Jimmy Kidega

Personal information
- Full name: James Jimmy Kidega
- Date of birth: 16 August 1982 (age 43)
- Place of birth: Jinja, Uganda
- Height: 1.80 m (5 ft 11 in)
- Position: Midfielder

Senior career*
- Years: Team / Apps / (Gls)
- 2001: SC Villa
- 2002–2004: Express
- 2005–2008: Rayon Sports
- 2008: La Passe
- 2008–2010: Rayon Sports
- 2010–2011: Gulu United
- 2011–2012: Uganda Revenue Authority
- 2012: Chanthaburi
- 2013: Bontang

International career
- 2003–2008: Uganda / 2 / (0)

= Jimmy Kidega =

Ugandan footballer (born 1982)

James Jimmy Kidega (born 16 August 1982) is an Ugandan former footballer who played as a midfielder.

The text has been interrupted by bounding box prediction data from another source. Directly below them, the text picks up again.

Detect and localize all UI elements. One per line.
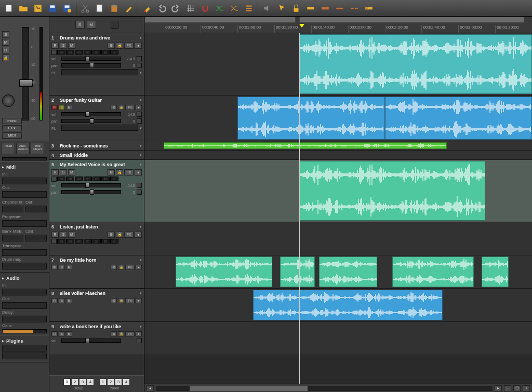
track-solo-button[interactable]: S	[59, 105, 65, 110]
setup-preset-button[interactable]: 4	[87, 379, 94, 386]
track-record-button[interactable]: R	[51, 331, 58, 336]
track-extra-button[interactable]: FX	[125, 298, 135, 303]
track-lane[interactable]	[144, 322, 532, 355]
track-name[interactable]: alles voller Flaechen	[60, 291, 138, 296]
new-doc-icon[interactable]	[94, 3, 105, 14]
header-solo-button[interactable]: S	[75, 21, 85, 29]
master-solo-button[interactable]: S	[2, 31, 9, 38]
track-lane[interactable]	[144, 96, 532, 141]
snap-icon[interactable]	[200, 3, 211, 14]
track-lane[interactable]	[144, 33, 532, 96]
midi-out-dropdown[interactable]	[2, 191, 47, 198]
track-solo-button[interactable]: S	[59, 298, 65, 303]
save-icon[interactable]	[47, 3, 58, 14]
track-extra-button[interactable]: ●	[135, 232, 142, 238]
track-record-button[interactable]: R	[51, 232, 59, 238]
audio-clip[interactable]	[482, 256, 509, 287]
audio-clip[interactable]	[176, 256, 273, 287]
track-solo-button[interactable]: S	[59, 331, 65, 336]
track-extra-button[interactable]: 🔒	[118, 265, 124, 270]
grid-icon[interactable]	[185, 3, 196, 14]
plugin-slot[interactable]	[2, 353, 47, 359]
track-name[interactable]: Drums invite and drive	[60, 35, 138, 40]
track-extra-button[interactable]: ⚙	[108, 232, 115, 238]
track-header[interactable]: 7Be my little horn▾RSM⚙🔒FX●	[49, 255, 144, 289]
track-extra-button[interactable]: ⚙	[108, 43, 115, 49]
track-solo-button[interactable]: S	[60, 169, 67, 175]
track-lane[interactable]	[144, 255, 532, 289]
track-name[interactable]: My Selected Voice is so great	[60, 162, 138, 167]
track-record-button[interactable]: R	[51, 43, 59, 49]
track-name[interactable]: Rock me - sometimes	[60, 143, 138, 148]
track-extra-button[interactable]: FX	[124, 232, 134, 238]
scroll-right-button[interactable]: ▸	[495, 385, 502, 391]
audio-clip[interactable]	[299, 161, 485, 221]
plugins-panel-header[interactable]: Plugins	[2, 337, 47, 345]
track-record-button[interactable]: R	[51, 298, 58, 303]
timeline-ruler[interactable]: 00:00:20:0000:00:40:0000:01:00:0000:01:2…	[144, 17, 532, 33]
vol-slider[interactable]	[61, 339, 121, 343]
midi-panel-header[interactable]: Midi	[2, 164, 47, 171]
paste-icon[interactable]	[109, 3, 120, 14]
track-header[interactable]: 6Listen, just listen▾RSM⚙🔒FX●60504030201…	[49, 222, 144, 255]
header-mute-button[interactable]: M	[87, 21, 96, 29]
zoom-preset-button[interactable]: 3	[115, 379, 122, 386]
audio-clip[interactable]	[385, 97, 532, 140]
track-mute-button[interactable]: M	[68, 169, 75, 175]
track-menu-icon[interactable]: ▾	[140, 225, 142, 229]
pan-slider[interactable]	[61, 190, 121, 194]
clip-lanes[interactable]	[144, 33, 532, 384]
slider-icon[interactable]	[137, 118, 142, 124]
track-menu-icon[interactable]: ▾	[140, 291, 142, 295]
track-solo-button[interactable]: S	[60, 232, 67, 238]
undo-icon[interactable]	[156, 3, 167, 14]
track-header[interactable]: 9write a book here if you like▾RSM⚙🔒FX●v…	[49, 322, 144, 355]
track-mute-button[interactable]: M	[66, 265, 72, 270]
track-menu-icon[interactable]: ▾	[140, 163, 142, 167]
pl-dropdown[interactable]	[61, 69, 138, 75]
track-menu-icon[interactable]: ▾	[140, 144, 142, 148]
open-folder-icon[interactable]	[18, 3, 29, 14]
pan-slider[interactable]	[61, 63, 121, 67]
audio-file-icon[interactable]	[32, 3, 44, 14]
track-extra-button[interactable]: ●	[136, 265, 142, 270]
track-extra-button[interactable]: 🔒	[118, 105, 124, 110]
track-extra-button[interactable]: ⚙	[111, 298, 117, 303]
track-header[interactable]: 5My Selected Voice is so great▾RSM⚙🔒FX●6…	[49, 160, 144, 222]
track-mute-button[interactable]: M	[66, 105, 72, 110]
slider-icon[interactable]	[137, 190, 142, 195]
mono-button[interactable]: mono	[2, 118, 22, 124]
track-extra-button[interactable]: ⚙	[111, 105, 117, 110]
scroll-thumb[interactable]	[156, 386, 493, 391]
scroll-left-button[interactable]: ◂	[147, 385, 154, 391]
midi-chin-dropdown[interactable]	[2, 206, 23, 212]
lock-icon[interactable]	[290, 3, 302, 14]
track-extra-button[interactable]: 🔒	[118, 298, 124, 303]
midi-msb-dropdown[interactable]	[2, 235, 23, 241]
track-extra-button[interactable]: 🔒	[116, 232, 123, 238]
midi-in-dropdown[interactable]	[2, 178, 47, 184]
track-extra-button[interactable]: 🔒	[116, 43, 123, 49]
track-menu-icon[interactable]: ▾	[140, 258, 142, 262]
fx-button[interactable]: FX ▾	[2, 125, 22, 131]
zoom-preset-button[interactable]: 4	[123, 379, 130, 386]
pl-dropdown[interactable]	[61, 125, 138, 131]
track-name[interactable]: Small Riddle	[60, 153, 138, 158]
h-scrollbar[interactable]: ◂ ▸ − ⊡ +	[144, 384, 532, 392]
track-extra-button[interactable]: ●	[136, 331, 142, 336]
midi-lsb-dropdown[interactable]	[25, 235, 47, 241]
track-extra-button[interactable]: ●	[135, 169, 142, 175]
slider-icon[interactable]	[137, 338, 142, 343]
master-mute-button[interactable]: M	[2, 39, 9, 46]
audio-clip[interactable]	[164, 142, 447, 149]
track-record-button[interactable]: R	[51, 105, 58, 110]
track-extra-button[interactable]: FX	[124, 43, 134, 49]
track-mute-button[interactable]: M	[66, 298, 72, 303]
master-lock-button[interactable]: 🔒	[2, 55, 9, 61]
audio-delay-dropdown[interactable]	[2, 316, 47, 322]
audio-clip[interactable]	[392, 256, 474, 287]
track-mute-button[interactable]: M	[66, 331, 72, 336]
crossfade-icon[interactable]	[214, 3, 225, 14]
redo-icon[interactable]	[170, 3, 182, 14]
track-header[interactable]: 2Super funky Guitar▾RSM⚙🔒FX●vol-14.9pan0…	[49, 96, 144, 141]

==Early and personal life==
Born in Jinja, his brother is Moses Oloya, who also played international football for Uganda.

==Career==
Kidega played club football for SC Villa, Express, Rayon Sports, La Passe, Gulu United, Uganda Revenue Authority, Chanthaburi and Bontang. He also earned two caps for the Ugandan national team.